Regardless, UF still wanted you. You can join the same clubs, compete for the same internships, and walk the very halls other students do. Don’t see yourself as any different and no one else will either. A lot of PaCE students are even more involved than regular students because of the usefulness of a flexible schedule. When people see your involvement they aren’t going to consider PaCE, rather, they’ll naturally see you as hard-working. Despite this, the fact that you’re PaCE rarely even comes up in conversation. It isn’t a defining factor of your education, so don’t go in with that mindset.

But I want to live in a dorm

Okay, um… why? Perhaps your parents told you anecdotal stories about their memories from living in a dorm, and as a result of this, the idea of living in one becomes a “must-do” thing. Obviously with the PaCE program, living in a dorm is not an option. However just because you’re not in a dorm doesn’t mean you’re not going to have roommates. You can still eat chicken nuggets on your floor at 1 a.m., and digress in long chats about boys, or politics, etc. You can find roommates from your high school that are going to UF or the class Facebook page.

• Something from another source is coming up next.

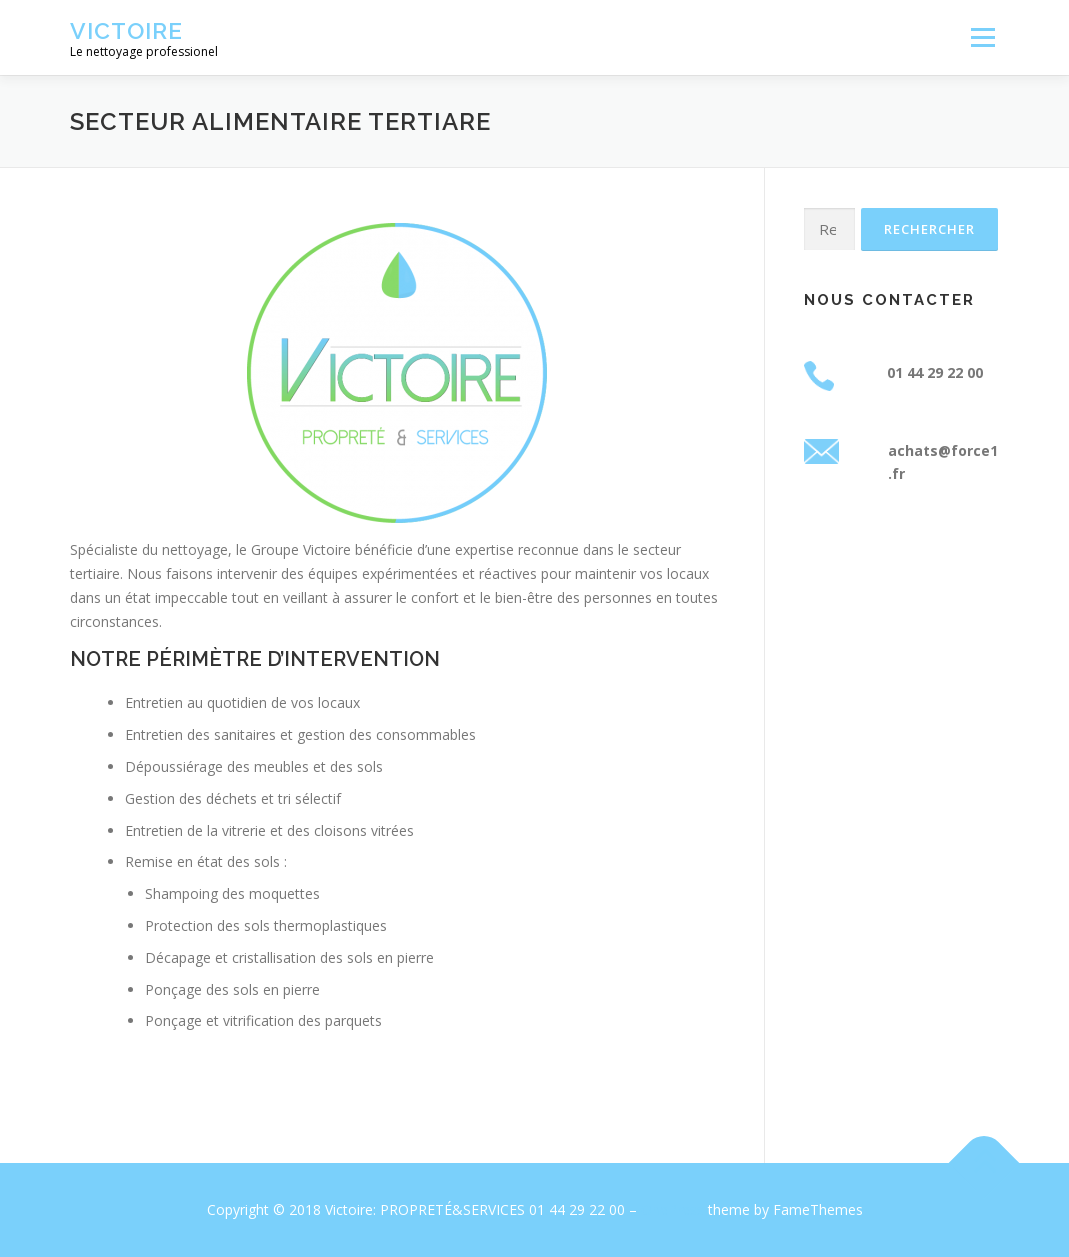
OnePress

Based off personal experience, many people actually end up moving into an apartment after their freshman year because of the uncomfortable nature of dorm life. Having an apartment often ends up being cheaper and more pleasant. You don’t have to live in a dorm to experience a dorm. You’ll likely make friends that have dorms and visit there frequently (only to thank god you’re going back home to your apartment). Apartments in college-towns, furthermore, offer amenities similar to that of a dorm. These include socials, activities, free food, etc. Utilities (water, electricity, internet, etc.) are also often taken care of in your month’s rent, however it ultimately depends on the apartment.

Making friends

College isn’t the same as high school. Sometimes you could take a class and never speak to any other students. Where you truly meet people in college is through involvement. Join clubs, sports, perhaps even rush a fraternity or sorority.
The times at UF I’ve had so far have been incredible(I do live in the Gainesville region) . I personally don’t feel as if PaCE has intervened with my ability to a “genuine experience”. It can be scary to try something new, and go against the almost inevitable path that is laid out in a seemingly monotonous society. Don’t let the prospect of going against the crowd keep you from doing something great, because there surely will be ~fun times~.